For BRET experiments, β-arrestin1–YFP and β-arrestin2–YFP were provided by M. Caron (Duke University, North Carolina), GRK2-Venus was from D. Jensen (Columbia University, New York), and Rab5a-Venus has been previously described (35). GRK2-WT and GRK2-DN (GRK2-K220R) were from M. Smit (Vrije Universiteit, Amsterdam). The phosphorylation-deficient FLAG-MOR mutants and FLAG-MOR-RLuc8 were purchased from GeneArt. For FRET experiments, GRK2-mTurquoise and GRK2-YFP have been previously described (36). β-Arrestin2–mTurquoise was constructed by replacing the CFP coding sequence in β-arrestin2–CFP (37) with mTurquoise (38). For β-Gal complementation experiments, we adapted the plasmids according to PathHunter (DiscoverX Patent: WO 2010042921 A1, US 20100120063 A1). The plasmids were generated through artificial gene synthesis by Eurofins Genomics and cloned into pcDNA3.1. Briefly, the coding sequence for an N-terminal HA tag was added to the WT MOR and the S/T mutant sequences, whereas the C-terminal end was fused with a Gly-rich linker (GGGGSGGGGS) and a short β-Gal fragment (1 to 44 amino acids). All acceptor plasmids, GRKs, and β-arrestins had the larger β-Gal synthetic sequence fragment (45 to 1043 amino acids) fused to their C-terminal end.
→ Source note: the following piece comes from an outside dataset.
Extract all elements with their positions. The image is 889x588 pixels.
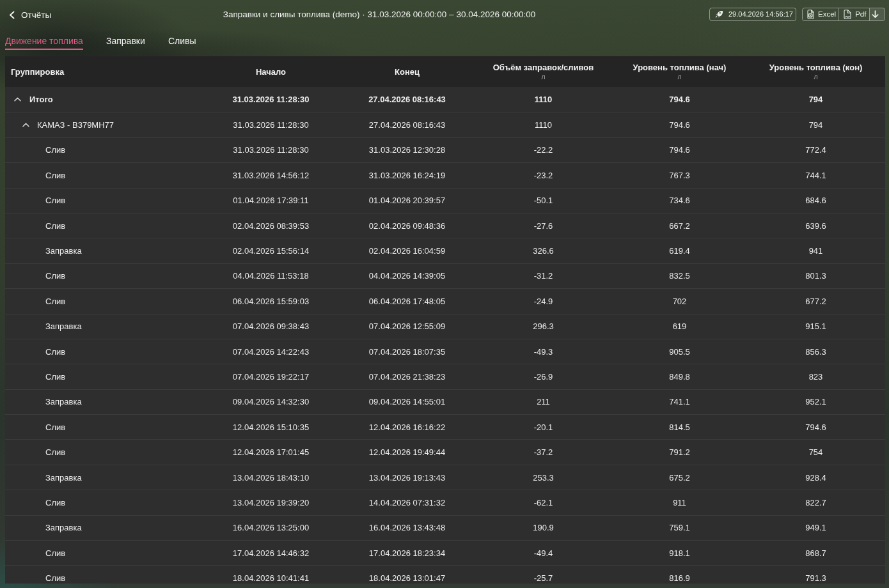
svg-text:PDF: PDF [846, 15, 851, 18]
siRNA silencing of gene expression

Double-stranded siRNA duplexes with 3′-dTdT overhangs were obtained from Qiagen for GRK2 (5′-AAGAAAUUCAUUGAGAGCGAU-3′), GRK3 (5′-AAGCAAGCUGUAGAACACGUA-3′), and a nonsilencing RNA duplex (5′-GCUUAGGAGCAUUAGUAAA-3′). HEK293 cells were transfected with 150 nM siRNA for single transfection or with 100 nM of each siRNA for double transfection using HiPerFect (Qiagen). Silencing was quantified after 3 days by performing a GRK β-Gal complementation assay. All experiments showed that the siRNA reduced the target protein levels by ≥80% (fig. S4E).

Cell culture

HEK293 cells were maintained in Dulbecco’s modified Eagle’s medium (DMEM) supplemented with 5% (v/v) fetal bovine serum (FBS) at 37°C in a humidified atmosphere of 95% air and 5% CO2. Transient transfections for BRET experiments were performed using linear polyethylenemine (PEI) with a molecular weight of 25,000 (Polysciences) in a DNA/PEI ratio of 1:6 as previously described (39). For FRET experiments, transient transfections were performed in 6-cm dishes with Effectene (Qiagen) as previously described (36). For transient and stable transfections in β-Gal complementation experiments, TurboFect DNA (Thermo Fisher Scientific) was used. Stably transfected cells were grown in medium supplemented with G418 (400 μg/ml) and/or hygromycin B (100 μg/ml). To increase the total number of HEK293 cells stably expressing MOR or phosphorylation-deficient mutant receptors, we used fluorescence-activated cell sorting (FACS). Trypsinized cells were washed with phosphate-buffered saline (PBS) and transferred into opti-MEM containing an A488-labeled anti-HA antibody at a dilution of 1:1000 (Sigma-Aldrich). After 30-min preincubation at room temperature, cells were centrifuged and the cell pellet was resuspended in FACS buffer [2 mM EDTA, 0.5% (w/v) bovine serum albumin in PBS]. FACS was executed using a BD FACSAria III cell sorter. About 1% of the positive cell population was sorted at an average purity of 85%. Sorted cells were then recultivated. To ensure similar expression levels of WT and mutant receptors, we characterized stable cells using Western blot analysis, cell-surface ELISA assay, and immunocytochemistry.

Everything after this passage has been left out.